▶ _DATA FOR REVIEW_
--------

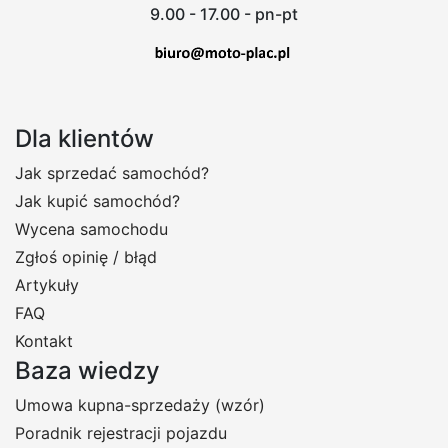
9.00 - 17.00 - pn-pt
Dla klientów
Jak sprzedać samochód?
Jak kupić samochód?
Wycena samochodu
Zgłoś opinię / błąd
Artykuły
FAQ
Kontakt
Baza wiedzy
Umowa kupna-sprzedaży (wzór)
Poradnik rejestracji pojazdu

--------

Copy out every line of the data that includes "samochód".

Jak sprzedać samochód?
Jak kupić samochód?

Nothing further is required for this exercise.